Opened 8 years ago

Closed 6 years ago

#1633 closed defect (fixed)

Unable to display shapefile attribute table due to pipe characters in dbf field

Reported by: richardc Owned by: grass-dev@…
Priority: critical Milestone: 6.4.3
Component: wxGUI Version: svn-releasebranch64
Keywords: database, separator Cc:
CPU: Unspecified Platform: Unspecified

Description (last modified by hamish)

Hi,

I'm receiving the following error on attempting to view the attribute table of shapefiles in GRASS 6.4.1.2 (on Ubuntu Lucid):

item = layer, log = self.goutput)
  File "/usr/lib/grass64/etc/wxpython/gui_modules/dbm.py",
line 653, in __init__

self.__createBrowsePage()
  File "/usr/lib/grass64/etc/wxpython/gui_modules/dbm.py",
line 698, in __createBrowsePage

self.mapDBInfo, layer)
  File "/usr/lib/grass64/etc/wxpython/gui_modules/dbm.py",
line 95, in __init__

keyColumn = self.LoadData(layer)
  File "/usr/lib/grass64/etc/wxpython/gui_modules/dbm.py",
line 247, in LoadData

self.AddDataRow(i, record, columns, keyId)
  File "/usr/lib/grass64/etc/wxpython/gui_modules/dbm.py",
line 286, in AddDataRow

if self.columns[columns[j]]['ctype'] != types.StringType:
IndexError
:
list index out of range 

Method: I import the shapefile as follows:

Layer Manager > File > Import vector data > Common import formats > Select ESRI shapefile > Browse and select file > Import

And then select the layer in 'Layer Manager', and click on the 'Show attribute table' icon.
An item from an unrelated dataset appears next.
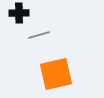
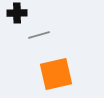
black cross: moved 2 px left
Then the error results

'Please wait loading attribute data..' with the following in the command console -

if self.columns[columns[j]]['ctype'] != types.StringType:
IndexError
:
list index out of range 

On closer inspection of the dbf file, some of the fields contain pipe (i.e., '|') characters. On removing these the attribute table can be displayed.

QGIS is able to display all data in the attribute table, including 'pipe' characters.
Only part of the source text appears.